● Listed records
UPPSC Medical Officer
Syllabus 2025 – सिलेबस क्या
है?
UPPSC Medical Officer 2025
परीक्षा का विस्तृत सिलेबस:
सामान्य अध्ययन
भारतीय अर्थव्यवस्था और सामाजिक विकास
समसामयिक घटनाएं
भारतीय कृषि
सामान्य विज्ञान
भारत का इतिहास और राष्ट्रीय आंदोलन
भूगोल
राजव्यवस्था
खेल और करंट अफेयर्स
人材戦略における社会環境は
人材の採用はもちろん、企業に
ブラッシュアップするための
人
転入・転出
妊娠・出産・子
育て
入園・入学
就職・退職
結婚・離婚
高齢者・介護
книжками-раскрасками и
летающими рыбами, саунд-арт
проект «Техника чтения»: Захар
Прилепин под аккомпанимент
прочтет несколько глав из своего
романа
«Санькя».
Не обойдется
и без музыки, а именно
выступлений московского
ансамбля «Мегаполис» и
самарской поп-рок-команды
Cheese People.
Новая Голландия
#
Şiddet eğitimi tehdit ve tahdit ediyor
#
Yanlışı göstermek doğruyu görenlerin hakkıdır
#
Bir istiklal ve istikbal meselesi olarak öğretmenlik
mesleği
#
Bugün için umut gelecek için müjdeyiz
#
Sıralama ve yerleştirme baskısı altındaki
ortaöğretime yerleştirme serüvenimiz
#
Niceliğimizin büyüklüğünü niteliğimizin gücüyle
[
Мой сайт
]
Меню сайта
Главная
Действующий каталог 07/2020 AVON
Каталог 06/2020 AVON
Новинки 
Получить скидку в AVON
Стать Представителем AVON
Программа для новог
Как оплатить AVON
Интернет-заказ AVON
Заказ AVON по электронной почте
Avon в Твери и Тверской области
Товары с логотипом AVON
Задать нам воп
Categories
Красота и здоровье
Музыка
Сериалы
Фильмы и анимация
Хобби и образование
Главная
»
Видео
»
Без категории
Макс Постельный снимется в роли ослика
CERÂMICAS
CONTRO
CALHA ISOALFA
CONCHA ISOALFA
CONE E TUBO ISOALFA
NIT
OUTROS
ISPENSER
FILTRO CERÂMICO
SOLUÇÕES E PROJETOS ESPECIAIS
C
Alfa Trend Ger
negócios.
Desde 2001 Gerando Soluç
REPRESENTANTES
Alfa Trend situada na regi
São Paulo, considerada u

● Exercise details
Restate the material above exactly, leaving nothing out.

● Response
UPPSC Medical Officer
Syllabus 2025 – सिलेबस क्या
है?
UPPSC Medical Officer 2025
परीक्षा का विस्तृत सिलेबस:
सामान्य अध्ययन
भारतीय अर्थव्यवस्था और सामाजिक विकास
समसामयिक घटनाएं
भारतीय कृषि
सामान्य विज्ञान
भारत का इतिहास और राष्ट्रीय आंदोलन
भूगोल
राजव्यवस्था
खेल और करंट अफेयर्स
人材戦略における社会環境は
人材の採用はもちろん、企業に
ブラッシュアップするための
人
転入・転出
妊娠・出産・子
育て
入園・入学
就職・退職
結婚・離婚
高齢者・介護
книжками-раскрасками и
летающими рыбами, саунд-арт
проект «Техника чтения»: Захар
Прилепин под аккомпанимент
прочтет несколько глав из своего
романа
«Санькя».
Не обойдется
и без музыки, а именно
выступлений московского
ансамбля «Мегаполис» и
самарской поп-рок-команды
Cheese People.
Новая Голландия
#
Şiddet eğitimi tehdit ve tahdit ediyor
#
Yanlışı göstermek doğruyu görenlerin hakkıdır
#
Bir istiklal ve istikbal meselesi olarak öğretmenlik
mesleği
#
Bugün için umut gelecek için müjdeyiz
#
Sıralama ve yerleştirme baskısı altındaki
ortaöğretime yerleştirme serüvenimiz
#
Niceliğimizin büyüklüğünü niteliğimizin gücüyle
[
Мой сайт
]
Меню сайта
Главная
Действующий каталог 07/2020 AVON
Каталог 06/2020 AVON
Новинки 
Получить скидку в AVON
Стать Представителем AVON
Программа для новог
Как оплатить AVON
Интернет-заказ AVON
Заказ AVON по электронной почте
Avon в Твери и Тверской области
Товары с логотипом AVON
Задать нам воп
Categories
Красота и здоровье
Музыка
Сериалы
Фильмы и анимация
Хобби и образование
Главная
»
Видео
»
Без категории
Макс Постельный снимется в роли ослика
CERÂMICAS
CONTRO
CALHA ISOALFA
CONCHA ISOALFA
CONE E TUBO ISOALFA
NIT
OUTROS
ISPENSER
FILTRO CERÂMICO
SOLUÇÕES E PROJETOS ESPECIAIS
C
Alfa Trend Ger
negócios.
Desde 2001 Gerando Soluç
REPRESENTANTES
Alfa Trend situada na regi
São Paulo, considerada u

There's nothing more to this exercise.